La risposta a questa domanda deve essere contemporaneamente la risposta alla domanda sulla psicologia reazionaria di massa, quindi sulla estirpazione della «psicosi hitleriana» L’ideologia di ogni formazione sociale non solo ha la funzione di riflettere il processo economico di quella società, ma anche quella di ancorarlo alle “strutture psichiche degli uomini di quella società” .

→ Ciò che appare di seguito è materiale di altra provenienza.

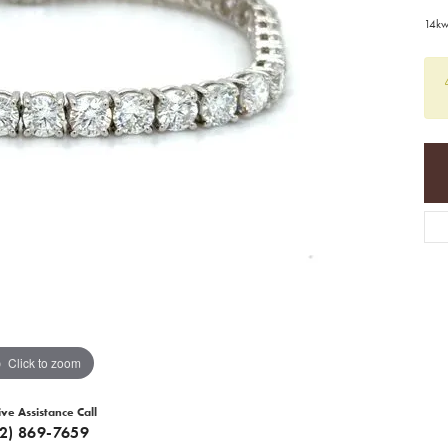
14kw
Click to zoom
ive Assistance Call
12) 869-7659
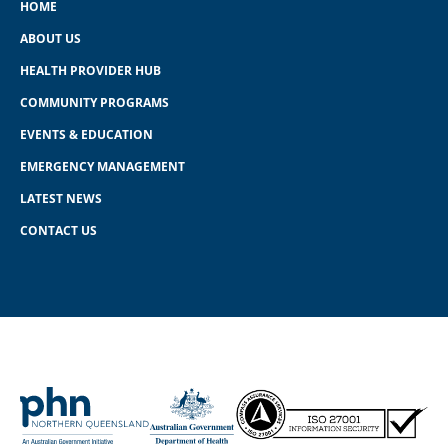
HOME
ABOUT US
HEALTH PROVIDER HUB
COMMUNITY PROGRAMS
EVENTS & EDUCATION
EMERGENCY MANAGEMENT
LATEST NEWS
CONTACT US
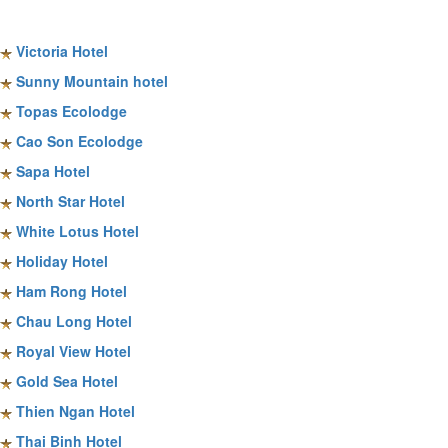
Sapa Hotels
Victoria Hotel
Sunny Mountain hotel
Topas Ecolodge
Cao Son Ecolodge
Sapa Hotel
North Star Hotel
White Lotus Hotel
Holiday Hotel
Ham Rong Hotel
Chau Long Hotel
Royal View Hotel
Gold Sea Hotel
Thien Ngan Hotel
Thai Binh Hotel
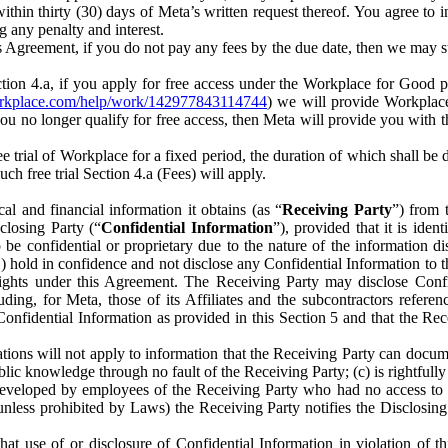
) within thirty (30) days of Meta’s written request thereof. You agree 
g any penalty and interest.
s Agreement, if you do not pay any fees by the due date, then we may su
ion 4.a, if you apply for free access under the Workplace for Good 
orkplace.com/help/work/142977843114744
) we will provide Workplace
 you no longer qualify for free access, then Meta will provide you with th
ee trial of Workplace for a fixed period, the duration of which shall b
h free trial Section 4.a (Fees) will apply.
al and financial information it obtains (as “
Receiving Party
”) from 
sclosing Party (“
Confidential Information
”), provided that it is ident
e confidential or proprietary due to the nature of the information di
1) hold in confidence and not disclose any Confidential Information to t
ts rights under this Agreement. The Receiving Party may disclose Conf
ding, for Meta, those of its Affiliates and the subcontractors referen
s Confidential Information as provided in this Section 5 and that the 
ions will not apply to information that the Receiving Party can document
blic knowledge through no fault of the Receiving Party; (c) is rightfull
ly developed by employees of the Receiving Party who had no access t
unless prohibited by Laws) the Receiving Party notifies the Disclosing
t use of or disclosure of Confidential Information in violation of t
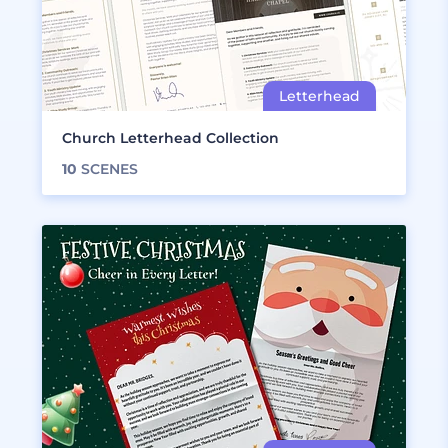
Church Letterhead Collection
10
SCENES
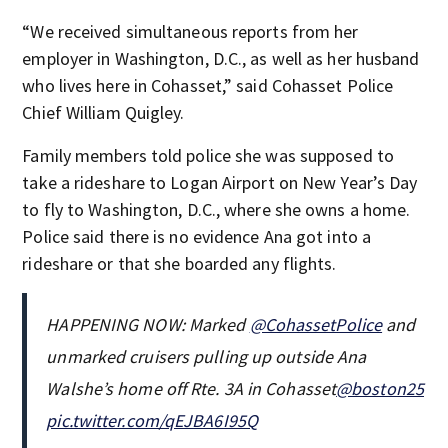
“We received simultaneous reports from her
employer in Washington, D.C., as well as her husband
who lives here in Cohasset,” said Cohasset Police
Chief William Quigley.
Family members told police she was supposed to
take a rideshare to Logan Airport on New Year’s Day
to fly to Washington, D.C., where she owns a home.
Police said there is no evidence Ana got into a
rideshare or that she boarded any flights.
HAPPENING NOW: Marked
@CohassetPolice
and
unmarked cruisers pulling up outside Ana
Walshe’s home off Rte. 3A in Cohasset
@boston25
pic.twitter.com/qEJBA6I95Q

Gli uomini subiscono le loro condizioni di vita in modo duplice: direttamente: attraverso l’immediata influenza della loro condizione economica e sociale, e indirettamente, attraverso la struttura ideologica della società; devono quindi sempre sviluppare una contraddizione nella loro struttura psichica che corrisponde alla contraddizione tra l’influenza esercitata dalla loro condizione materiale e l’influenza esercitata dalla struttura ideologica della società. Per esempio, il lavoratore è esposto sia alla sua condizione lavorativa che alla generale ideologia della società. Ma poiché gli uomini appartenenti ai diversi strati non sono solo gli oggetti di queste influenze bensì le riproducono anche come uomini “attivi”, il loro modo di pensare e di agire deve essere contraddittorio quanto la società da cui scaturisce. Quando però “una ideologia sociale modifica la struttura psichica degli uomini, non solo essa si è riprodotta in quegli uomini, ma, cosa che è molto più importante, essa è diventata, sotto forma dell’uomo così modificato concretamente e quindi dell’uomo che ora agisce in modo diverso e contraddittorio, una forza attiva, una forza materiale”. Solo ed unicamente in questo modo diventa possibile l’effetto retroattivo dell’ideologia di una società sulla base economica da cui è scaturita. Questo «effetto retroattivo» perde il suo carattere apparentemente metafisico o imbevuto di psicologismo quando può essere afferrato nella sua forma funzionale come struttura caratteriale dell’uomo che agisce socialmente. Come tale diventa oggetto della ricerca caratteriale scientifico-naturale. La constatazione che l’«ideologia» si trasforma più lentamente della base economica richiede a questo punto una precisazione. Le strutture caratteriali che corrispondono a una precisa situazione storica si formano nei loro tratti fondamentali nella prima infanzia ed hanno un carattere molto più conservatore delle forze
produttive tecniche. Ne consegue che col tempo “le strutture psichiche rimangono indietro rispetto allo sviluppo dei rapporti sociali da cui sono scaturite e che si sviluppano rapidamente, ed entrano in conflitto con le successive forme di vita”. Questo è il tratto fondamentale della natura della cosiddetta «tradizione», cioè della contraddizione fra la situazione sociale vecchia e nuova .

Testo estratto da “Psicologia di massa del fascismo” di Wilhelm Reich

Wilhelm Reich (Dobrzcynica, 24 marzo 1897 – Penitenziario di Lewisburg, 3 novembre 1957) è stato un medico, chirurgo e psicoanalista austriaco naturalizzato statunitense.